Por muito tempo prosperou uma versão de que ele teria tombado por golpes de borduna de algum indígena renegado.
Na verdade, ele morreu paralítico, segundo o memorialista Celso Prado. Quem morreu esquartejado por índios foi o irmão do pioneiro, Francisco de Souza Ramos. Também o filho Theodorinho morreu flechado num confronto com indígena e o corpo também esquartejado.
O memorialista pesquisou em assentamentos de cartórios, certidão de óbito, escrituras de posses de imóveis e recortes de jornais para traçar um perfil que aponta que José Theodoro meteu-se em incidentes históricos, quando da deflagração da Revolução Liberal e da liberação de Euzebio da Costa Luz, em Sorocaba.
O propósito capitalista de invadir o sertão, ocupar as terras e expulsar os índios atraiu Theodoro para a região de Botucatu. A seguir os principais trechos da entrevista:
JC – José Theodoro de Souza chegou à região de Botucatu trazido pelo capitão Tito Corrêa de Mello com que propósito?
Celso Prado – José Theodoro de Souza, hoje se sabe por documentos, chegou à região pelas mãos de Joaquim da Costa Abreu – mandatário em Botucatu – e de Euzebio da Costa Luz, irmão de Costa Abreu. Tito teria sua importância após exitosa campanha de Theodoro e seu bando. Costa Luz deixou em 1849 o poder em Botucatu, ou dele foi apeado, e o Capitão Tito Correa de Mello assumiu o mando, também como herdeiro do sogro Gomes Pinheiro, morto no ano anterior.

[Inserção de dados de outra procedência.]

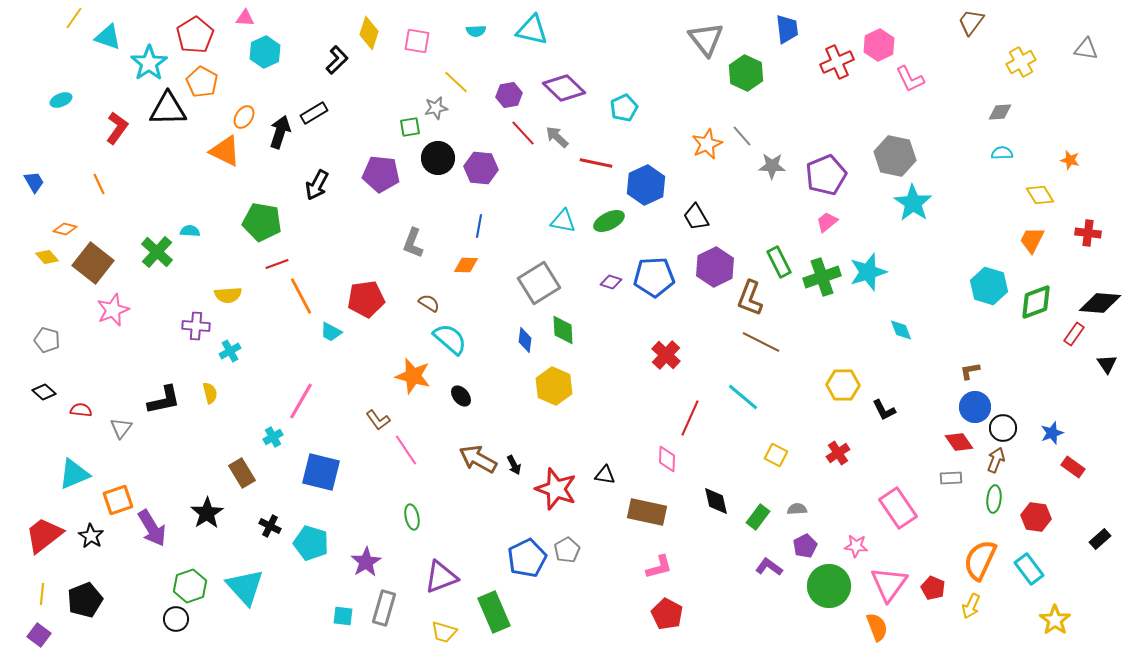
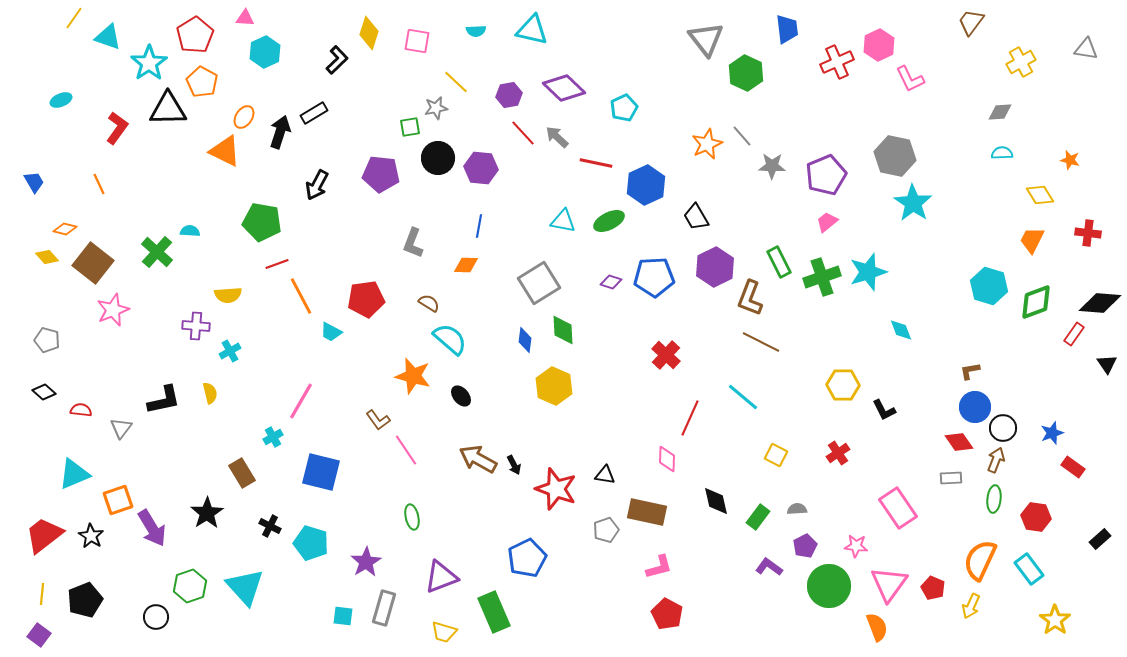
gray pentagon at (567, 550): moved 39 px right, 20 px up; rotated 10 degrees clockwise
black circle at (176, 619): moved 20 px left, 2 px up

JC – Como se deu a incursão de José Theodoro na região de Lençóis e Bauru?
Prado – O propósito capitalista era invadir o sertão, ocupar as terras e expulsar os índios. Ele iniciou a incursão sertaneja, entre o Tietê e Paranapanema, adiante da Serra Botucatu às barrancas do Rio Paraná, dividindo seu ‘exército’ em diversas frentes para a ‘Guerra ao Índio’, atacando simultaneamente as regiões de Avaré/Piraju, Lençóis Paulista/Bauru, São Pedro do Turvo, etc. A importância de Lençóis Paulista, na ocasião, era pela ocupação territorial estratégica da margem esquerda do Tietê, e então, Agudos e Bauru/Fortaleza para servir de sentinela e base de apoio aos entradores e segurança aos primeiros desbravadores contra os perigos indígenas.
JC – Ele vendeu terras que não eram dele na região do Rio Batalha?
Prado – José Theodoro de Souza registrou suas posses em Botucatu em 31 de maio de 1856. Ele também obteve semelhante registro paroquial (de terras) junto ao vigário Modesto Marques Teixeira, de Botucatu (então, uma vila), para a vastíssima área entre a cidade de Bauru e as margens do Rio Paraná. O registro denomina a área Fazenda Rio do Peixe, ou Fazenda Boa Esperança do Aguapeí. O que comprova é o documento do Juízo Municipal de Botucatu ao Presidente da Província de São Paulo, datado de 23 de agosto de 1861, denunciava que, em Bauru, imensa área na sua quase totalidade tinha sido apropriada e vendida por José Theodoro de Souza e pelos irmãos Francisco e Antonio de Campos. As terras de José Theodoro de Souza eram todas livres de ocupações primárias.
JC – Ele trocou uma área de terra por um negro que tocava violão? É folclore ou é verdade?
Prado – É lenda. Todos diziam que ele era intrépido, alegre, folgazão, festeiro e perdulário tanto que chegou a trocar enorme fazenda por um negro escravo, violeiro e cantador de cateretê. A fazenda teria sido dada em garantia pela compra de um negro escravizado, que valia muito dinheiro, especialmente sendo este exímio tocador de viola e cantador de cateretê.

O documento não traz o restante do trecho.